Pete Forrosuelo

Personal information
- Full name: Pete Andrei Pareja Forrosuelo
- Date of birth: July 6, 1999 (age 27)
- Place of birth: Sindangan, Zamboanga del Norte, Philippines
- Position: Full-back

Team information
- Current team: One Taguig
- Number: 99

Youth career
- FEU Baby Tamaraws

College career
- Years: Team / Apps / (Gls)
- 2019–2021: Far Eastern University

Senior career*
- Years: Team / Apps / (Gls)
- 2021–2022: Azkals Development Team / 3 / (0)
- 2022: United City / 17 / (0)
- 2023: Rajpracha / 0 / (0)
- 2023–2024: Davao Aguilas / 8 / (0)
- 2024: United City / 3 / (0)
- 2024–2025: Loyola / 16 / (0)
- 2025–: One Taguig / 10 / (0)

International career^{‡}
- 2018: Philippines U19 / 5 / (0)
- 2019–2022: Philippines U23 / 5 / (0)
- 2022–: Philippines / 1 / (0)

= Pete Forrosuelo =

Filipino footballer (born 1999)

Pete Andrei Pareja Forrosuelo (born 6 July 1999) is a Filipino professional footballer who plays as a full-back for Philippine club One Taguig and the Philippines national team.

==College career==
Forrosuelo was born in the municipality of Sindangan, Zamboanga del Norte.
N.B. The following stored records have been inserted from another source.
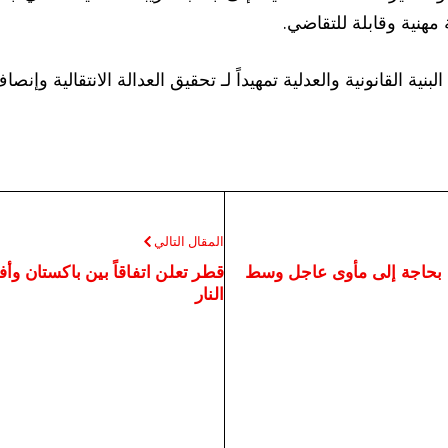
مهنية وقابلة للتقاضي.
 القانونية والعدلية تمهيداً لـ تحقيق العدالة الانتقالية وإنصاف
المقال التالي
ويداء بحاجة إلى مأوى عاجل وسط
قطر تعلن اتفاقاً بين باكستان و
النار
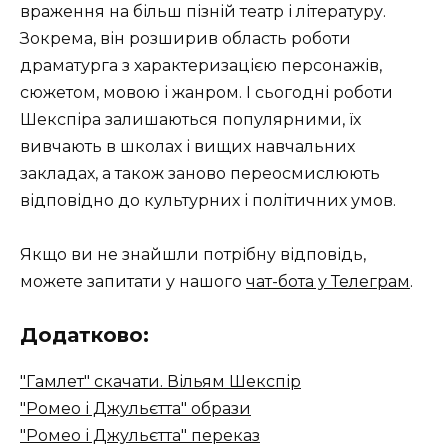
враження на більш пізній театр і літературу.
Зокрема, він розширив область роботи
драматурга з характеризацією персонажів,
сюжетом, мовою і жанром. І сьогодні роботи
Шекспіра залишаються популярними, їх
вивчають в школах і вищих навчальних
закладах, а також заново переосмислюють
відповідно до культурних і політичних умов.
Якщо ви не знайшли потрібну відповідь,
можете запитати у нашого
чат-бота у Телеграм
.
Додатково:
"Гамлет" скачати. Вільям Шекспір
"Ромео і Джульєтта" образи
"Ромео і Джульєтта" переказ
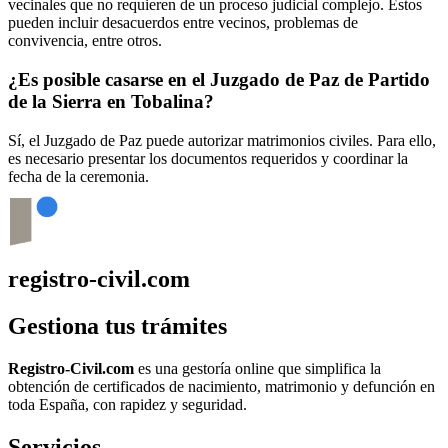
vecinales que no requieren de un proceso judicial complejo. Estos
pueden incluir desacuerdos entre vecinos, problemas de
convivencia, entre otros.
¿Es posible casarse en el Juzgado de Paz de
Partido
de la Sierra en Tobalina
?
Sí, el Juzgado de Paz puede autorizar matrimonios civiles. Para ello,
es necesario presentar los documentos requeridos y coordinar la
fecha de la ceremonia.
registro-civil.com
Gestiona tus trámites
Registro-Civil.com
es una gestoría online que simplifica la
obtención de certificados de nacimiento, matrimonio y defunción en
toda España, con rapidez y seguridad.
Servicios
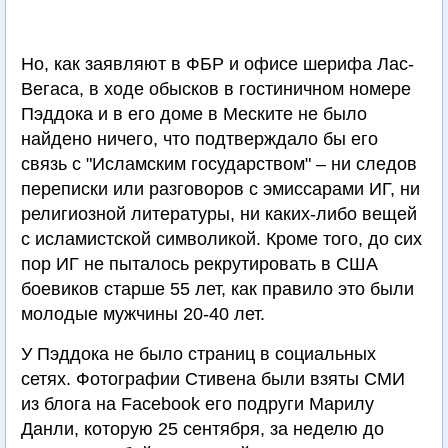
Но, как заявляют в ФБР и офисе шерифа Лас-
Вегаса, в ходе обысков в гостиничном номере
Пэддока и в его доме в Меските не было
найдено ничего, что подтверждало бы его
связь с "Исламским государством" – ни следов
переписки или разговоров с эмиссарами ИГ, ни
религиозной литературы, ни каких-либо вещей
с исламистской символикой. Кроме того, до сих
пор ИГ не пыталось рекрутировать в США
боевиков старше 55 лет, как правило это были
молодые мужчины 20-40 лет.
У Пэддока не было страниц в социальных
сетях. Фотографии Стивена были взяты СМИ
из блога на Facebook его подруги Марилу
Данли, которую 25 сентября, за неделю до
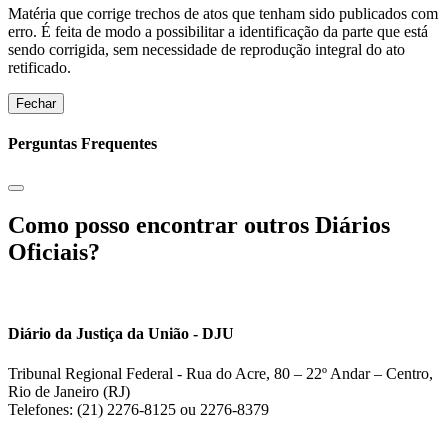
Matéria que corrige trechos de atos que tenham sido publicados com
erro. É feita de modo a possibilitar a identificação da parte que está
sendo corrigida, sem necessidade de reprodução integral do ato
retificado.
Fechar
Perguntas Frequentes
Como posso encontrar outros Diários
Oficiais?
Diário da Justiça da União - DJU
Tribunal Regional Federal - Rua do Acre, 80 – 22º Andar – Centro,
Rio de Janeiro (RJ)
Telefones: (21) 2276-8125 ou 2276-8379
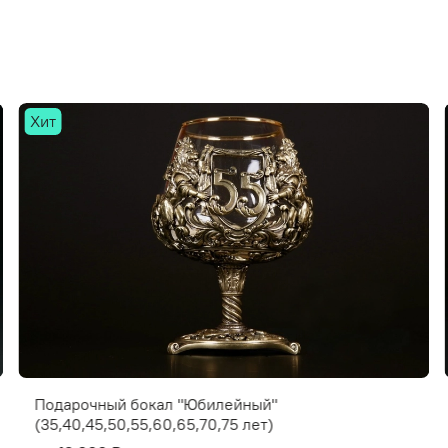
Хит
Подарочный бокал "Юбилейный"
(35,40,45,50,55,60,65,70,75 лет)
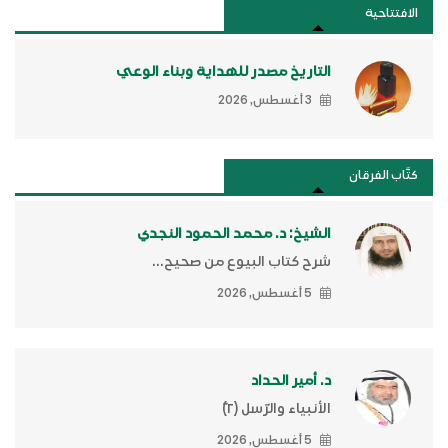
الافتتاحية
التاريخ مصدر للهداية وبناء الوعي
3 أغسطس, 2026
كتَّاب الفرقان
الشيخ: د. محمد الحمود النجدي
شرح كتاب البيوع من صحيح...
5 أغسطس, 2026
د. أمير الحداد
الأنبياء والرّسل (٢)ّ
5 أغسطس, 2026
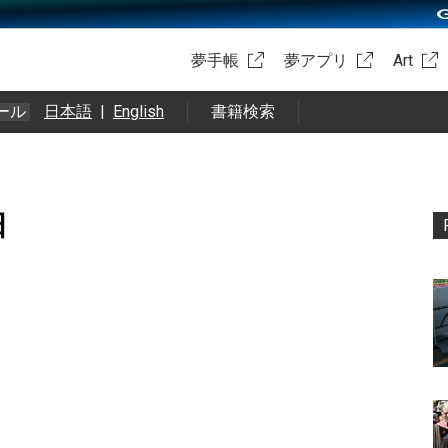
夢手帳
夢アプリ
Art
ール
日本語
|
English
書籍検索
日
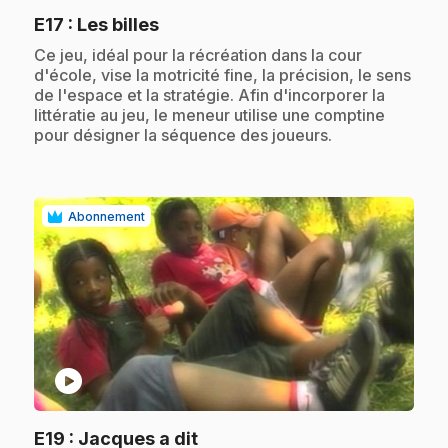
.
E17
: Les billes
.
Ce jeu, idéal pour la récréation dans la cour
d'école, vise la motricité fine, la précision, le sens
de l'espace et la stratégie. Afin d'incorporer la
littératie au jeu, le meneur utilise une comptine
pour désigner la séquence des joueurs.
Abonnement
play_circle
.
E19
: Jacques a dit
He played high school football for the junior team of Far Eastern University, the Baby Tamaraws, where he won several juniors titles. He would go on to play for the college team of FEU in 2019, though his stay was cut short due to the COVID-19 pandemic.

==Club career==
===Azkals Development Team===
While still in college, he played club football for the Azkals Development Team of the PFL, making his debut in the 2021 Copa Paulino Alcantara. He would register one assist and was on the bench as the ADT lost in the final.

===United City===
During the pre-season transfer window, he moved to United City, where he became a fixture in defense in the club's campaigns in the PFL, Copa, and AFC Champions League. In the 2022 Copa Paulino Alcantara, he was a starter as United City won their first-ever title. However, his contract with the club ended in December as the club were forced to withdraw from the PFL due to financial issues.

===Rajpracha===
After United City, Forrosuelo was signed by Thai League 2 side Rajpracha, becoming one of the first Philippine-born football players to move to the country. However, he didn't feature in a first-team game for the club.

===Davao Aguilas===
Forrosuelo signed with former PFL side Davao Aguilas in the summer of 2023 as the club prepared for their return to club football with the 2023 Copa Paulino Alcantara. Davao and Forrosuelo would go on a fairytale run to the final, with Davao becoming the first-ever non-league side to make the Copa Paulino Alcantara Final.

==International career==
===Philippines U19===
While still with FEU's juniors team, Forrosuelo was called up to the Philippine National U-19 team in 2018 in preparation for the AFF U19 Championship. He made his debut in the opening match, a 2–1 win against Singapore.

===Philippines U23===
Forrosuelo was later called up to the Philippine National U-23 team a year later for the 2019 Merlion Cup, starting both teams' matches as they lost to Singapore and Indonesia. He would make a brief return to the team 3 years later, featuring in the 2022 AFF U23 Championship.

===Philippines===
In 2022, Forrosuelo got his first call-up to the Philippine senior team in a 4–1 friendly win over Timor-Leste. He would be called up again for the 2022 AFF Championship, but couldn't make the cut due to injury.